- _Aim of the task_
In the records below, some lines hold the word "Data". Copy each of those lines.
* * *
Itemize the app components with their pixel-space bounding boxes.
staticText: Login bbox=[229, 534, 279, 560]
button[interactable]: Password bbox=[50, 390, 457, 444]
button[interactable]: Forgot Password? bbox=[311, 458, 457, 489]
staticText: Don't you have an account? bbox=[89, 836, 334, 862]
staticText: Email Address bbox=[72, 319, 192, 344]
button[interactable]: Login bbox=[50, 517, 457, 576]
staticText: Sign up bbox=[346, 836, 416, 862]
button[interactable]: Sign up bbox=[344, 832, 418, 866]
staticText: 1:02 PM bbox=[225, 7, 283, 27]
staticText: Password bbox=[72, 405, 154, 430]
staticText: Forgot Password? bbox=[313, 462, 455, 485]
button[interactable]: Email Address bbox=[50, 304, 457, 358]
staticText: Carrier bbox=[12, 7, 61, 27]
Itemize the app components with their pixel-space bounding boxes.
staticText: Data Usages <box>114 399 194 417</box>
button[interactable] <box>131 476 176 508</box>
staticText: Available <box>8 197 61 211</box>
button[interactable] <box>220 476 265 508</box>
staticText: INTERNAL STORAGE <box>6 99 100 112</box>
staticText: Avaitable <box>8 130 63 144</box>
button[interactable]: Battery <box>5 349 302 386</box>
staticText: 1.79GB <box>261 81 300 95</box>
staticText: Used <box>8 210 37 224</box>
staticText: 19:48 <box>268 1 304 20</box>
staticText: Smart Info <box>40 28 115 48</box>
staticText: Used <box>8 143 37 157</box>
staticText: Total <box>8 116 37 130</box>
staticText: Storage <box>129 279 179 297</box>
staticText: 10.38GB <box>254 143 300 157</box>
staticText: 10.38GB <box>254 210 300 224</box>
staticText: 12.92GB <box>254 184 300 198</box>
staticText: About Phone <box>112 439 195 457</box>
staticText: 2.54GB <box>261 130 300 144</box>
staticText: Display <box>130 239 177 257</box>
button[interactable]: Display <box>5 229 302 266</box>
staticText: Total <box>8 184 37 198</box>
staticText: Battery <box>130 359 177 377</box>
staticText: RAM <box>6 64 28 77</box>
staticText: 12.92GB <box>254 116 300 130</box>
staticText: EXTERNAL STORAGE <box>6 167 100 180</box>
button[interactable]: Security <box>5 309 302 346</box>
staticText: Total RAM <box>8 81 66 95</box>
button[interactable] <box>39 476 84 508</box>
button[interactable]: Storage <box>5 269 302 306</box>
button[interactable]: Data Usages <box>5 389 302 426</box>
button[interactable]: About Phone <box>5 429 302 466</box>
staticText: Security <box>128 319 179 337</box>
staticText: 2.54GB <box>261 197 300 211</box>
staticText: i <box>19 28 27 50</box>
* * *
- _Solution to this problem_
staticText: Data Usages <box>114 399 194 417</box>
button[interactable]: Data Usages <box>5 389 302 426</box>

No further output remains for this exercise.